*Information shown*.
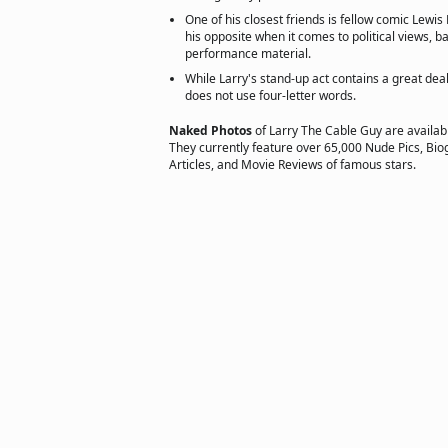
One of his closest friends is fellow comic Lewis
his opposite when it comes to political views, 
performance material.
While Larry's stand-up act contains a great dea
does not use four-letter words.
Naked Photos
of Larry The Cable Guy are availab
They currently feature over 65,000 Nude Pics, Biog
Articles, and Movie Reviews of famous stars.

*Brief*. From the listing, extract all text exactly as given and drop any picture.

*Task output*.
One of his closest friends is fellow comic Lewis
his opposite when it comes to political views, 
performance material.
While Larry's stand-up act contains a great dea
does not use four-letter words.
Naked Photos
of Larry The Cable Guy are availab
They currently feature over 65,000 Nude Pics, Biog
Articles, and Movie Reviews of famous stars.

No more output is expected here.